Royalties are decided by the Rate Setting Committee, where it consists of senior government officers, senior legal experts, financial or economic experts, and technical experts, member from CRCAT and a representative of AI Developers Distribution is based on a flat rate model at the time. Where a certain percentage of gross global revenue earned by AI developers from the AI system. And the payment will be made after generating revenue from the AI model. And it is payable annually.

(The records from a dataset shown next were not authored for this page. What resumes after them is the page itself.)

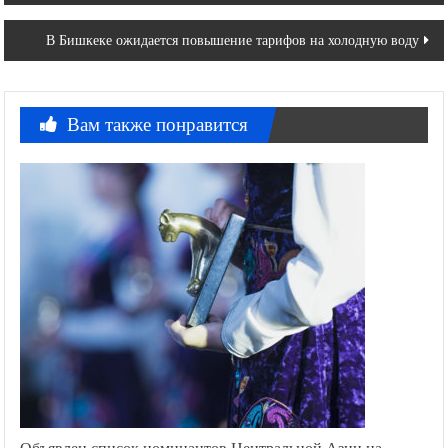
по
В Бишкеке ожидается повышение тарифов на холодную воду
записям
Вам также понравится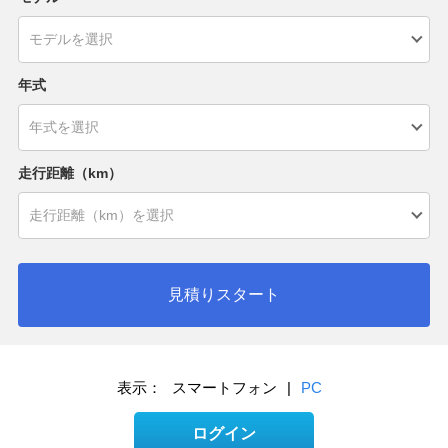
年式
走行距離（km）
見積りスタート
表示：
スマートフォン
|
PC
ログイン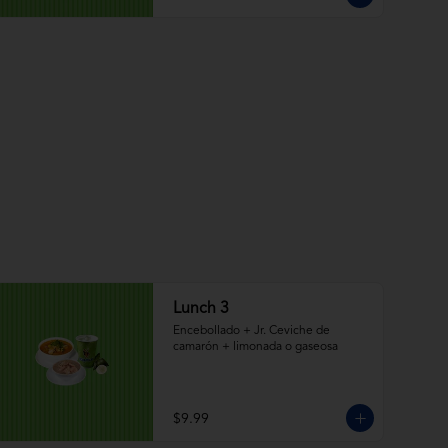
Lunch 3
Encebollado + Jr. Ceviche de 
camarón + limonada o gaseosa
$9.99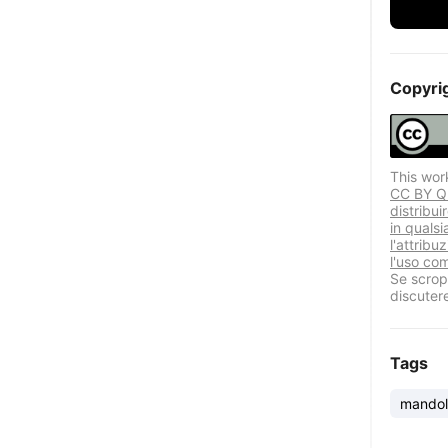
Copyri
This wor
CC BY Que
distribui
in quals
l'attribu
l'uso co
Se scropr
discuter
Tags
mandol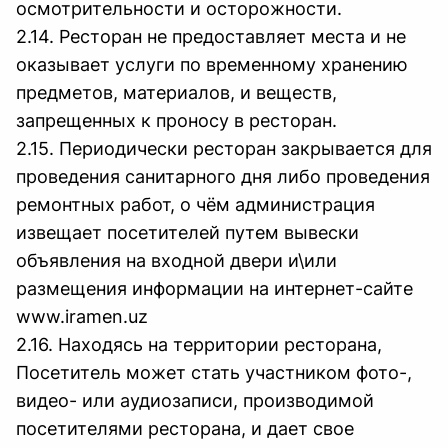
осмотрительности и осторожности.
2.14. Ресторан не предоставляет места и не
оказывает услуги по временному хранению
предметов, материалов, и веществ,
запрещенных к проносу в ресторан.
2.15. Периодически ресторан закрывается для
проведения санитарного дня либо проведения
ремонтных работ, о чём администрация
извещает посетителей путем вывески
объявления на входной двери и\или
размещения информации на интернет-сайте
www.iramen.uz
2.16. Находясь на территории ресторана,
Посетитель может стать участником фото-,
видео- или аудиозаписи, производимой
посетителями ресторана, и дает свое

Structural Flaws in the Proposed Hybrid Model of Copyright Remuneration
- Mandatory Licensing Without Opt-Out Weakens the Property of the Nature of Copyright
Copyright is an exclusive right in nature, but with the hybrid model, it becomes statutory entitlement to uncertain remuneration. Right holders cannot refuse use of their work; consent is replaced with compulsion and mandatory inclusion. And compensation is delayed. This all together weakens the value of Copyrighted material in nature. - Royalty Distribution Inequality
CRCAT will distribute the royalty through CMOs and Copyright societies. The critical flaw is the valuation process where a single investigative report by a small outlet will be diluted by the large media houses with a massive archive. The immense size of archives of the large media houses will benefit them disproportionately leading to undermining the stated goal of protection of small creators. - Structural Flaws in Revenue Attribution System
The royalty system works best for traceable use of the copyrighted material. AI Model developer funds the Royalty pool by the flat fee. But the question is how will the royalty be allocated to the specific copyrighted work, as AI is trained on billions of heterogeneous data. The developers are not obliged to disclose the full data training sources because of trade secrets. Therefore, royalty distribution is statistical guess work and not rights-based compensation. And ultimately royalties become a tax on AI companies for using the work rather than compensation to the authors. - Absence of Detailed Usage Monitoring
The Hybrid model explicitly avoids the dataset level transparency because of innovation and trade secrets. The rightsholders have no way to verify how extensively the work was used. For example, if two works were used to train the model and work “A” is used 10 times more than work “B”, there is no way to verify and creators cannot challenge underpayment because they cannot verify the usage. And that leads to underpaying creators. - Governance and Risk of Institutional Capture
The CRCAT, a nominally centralized non-profit of designated copyright societies and CMOs under government oversight, faces a significant risk of institutional capture. Since CMOs largely represent major publishers and music labels, their likely dominance within CRCAT’s internal committees could lead to undue influence. This control would allow them to unilaterally set vital operational parameters, such as royalty allocation and administrative deduction rates. - Incentive Misalignment
Copyrights basically reward the work, its originality, investment, and efforts. But to the contrary, the Hybrid Model rewards the size of archive, historical dominance and registration volume and not the quality. In the long-term quality of the work will degrade as royalties are detached from actual value creation.
Conclusion
The working paper is accepting the responses and it’s not the Hybrid model won’t be the final mechanism. The Hybrid model does solve the lawful data access problem of AI developers, by introducing blanket licensing, but it undermines the core principles of copyright i.e. exclusivity to use the work, reproduction and moral rights. A redesign, considering all the issues can make this model work. A reasonable opt-out mechanism which should narrow the scope for AI bias and preserve the value of the copyrighted work, meanwhile full disclosure of the data sets so that creators and authors would be fairly compensated and this will preserve moral rights, creator’s dignity. This will also help the royalty model to work at its most efficient form rather than disproportionately benefiting the sheer mass and huge size of archives. The flat rate system fails to account for global AI market and legal disputes around the globe. This gets developer exposed to double payment for the data sets.